**EXERCISE GOAL**
Using the data below, return the stretch from the line that contains "essere ambite per" through the line that contains "attirato le sue", both included, exactly as it stands and nothing beyond it.

▬▬▬▬▬▬▬▬▬▬

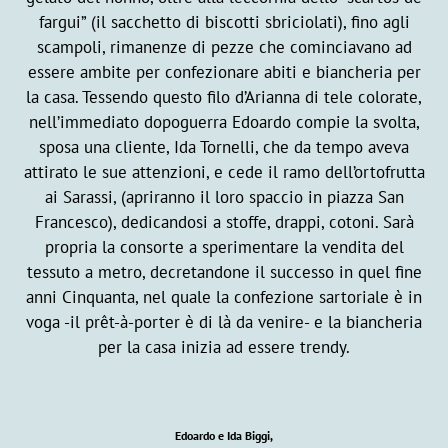
fargui” (il sacchetto di biscotti sbriciolati), fino agli
scampoli, rimanenze di pezze che cominciavano ad
essere ambite per confezionare abiti e biancheria per
la casa. Tessendo questo filo d’Arianna di tele colorate,
nell’immediato dopoguerra Edoardo compie la svolta,
sposa una cliente,
Ida Tornelli
, che da tempo aveva
attirato le sue attenzioni, e cede il ramo dell’ortofrutta
ai Sarassi, (apriranno il loro spaccio in piazza San
Francesco), dedicandosi a stoffe, drappi, cotoni. Sarà
propria la consorte a sperimentare la vendita del
tessuto a metro, decretandone il successo in quel fine
anni Cinquanta, nel quale la confezione sartoriale è in
voga -il prêt-à-porter è di là da venire- e la biancheria
per la casa inizia ad essere trendy.
Edoardo e Ida Biggi,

▬▬▬▬▬▬▬▬▬▬

**EXERCISE RESULT**
essere ambite per confezionare abiti e biancheria per
la casa. Tessendo questo filo d’Arianna di tele colorate,
nell’immediato dopoguerra Edoardo compie la svolta,
sposa una cliente,
Ida Tornelli
, che da tempo aveva
attirato le sue attenzioni, e cede il ramo dell’ortofrutta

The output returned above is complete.